(Dataset excerpts)

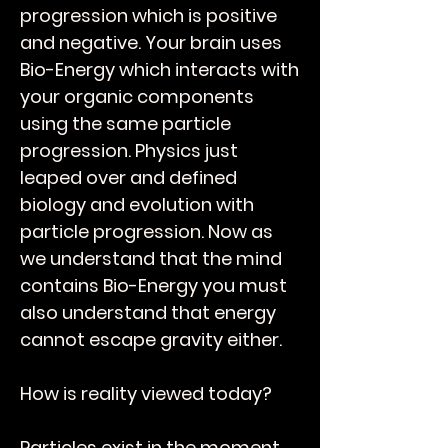
progression which is positive
and negative. Your brain uses
Bio-Energy
which interacts with
your organic components
using the same particle
progression. Physics just
leaped over and defined
biology and evolution with
particle progression. Now as
we understand that the mind
contains Bio-Energy you must
also understand that energy
cannot escape gravity either.
How is reality viewed today?
Particles exist in the moment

TASK BRIEF: Each line that holds the string "understand" is to be copied from the entries above.

ANSWER TO THIS PROBLEM:
we understand that the mind
also understand that energy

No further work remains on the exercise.